Faith communities and indigenous cultures worldwide all have core stories addressing the countless mysteries of existence. Many point to a distant time in the future, often seen as the “promised day,” or a “great age” of universal harmony when their teachings will be fulfilled. All traditions seem to agree that central to the process of getting there is a much-needed thorough transformation on all levels, from the personal to the collective. The essence of all of these traditions is that there is a built-in need for regular change, transformation, and renewal.
Interestingly, when I was in Guatemala in December of 2012 I spoke with a few Mayans, who still make up 40% of the population there, about the much-hyped end of their Long Count calendar. And each said, matter-of-factly, “The end of one cycle is followed by the beginning of another,” confirming a timeless law of nature: progress is always a process of birth, death, and rebirth. Too often, we tend to forget the renewal, or rebirth, part of the process and instead focus only on the death phase.

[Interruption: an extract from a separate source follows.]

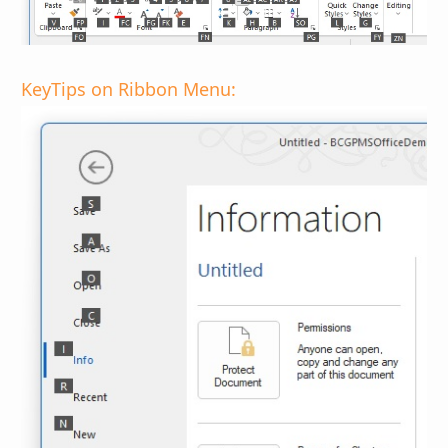
KeyTips on Ribbon Menu:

Yet this is exactly where we stand today—at a critical juncture in our collective evolution. Our time is characterized by rapid change and global crises. And people want answers. Is change random? Is there a direction to evolution? Where is the meaning in all of what we are going through?
All sacred stories about future changes share this universal motif of cyclical transformation within a linear process of progressive evolution. Collective evolution is always a process of expanding consciousness leading to change, growth, and eventually transformation and renewal. This is the story that is repeated over and over again, across the millennia, within all traditions.

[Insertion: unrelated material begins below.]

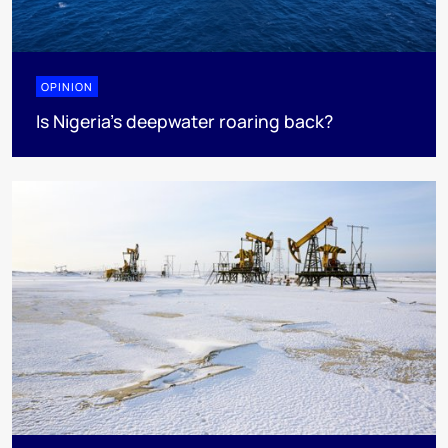
OPINION
Is Nigeria’s deepwater roaring back?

But the story we have lived with for so long has lost much of its power, and most alarmingly, its hope for the future. Every timeless story brings forth order from chaos, and purpose from conflict; not only does it have a beginning, middle, and an end, but also a beginning, a muddle, and a resolution. This pattern is found in stories everywhere, from myths to folk tales to our own life stories. When a resolution is achieved, another story begins; and the pattern repeats itself.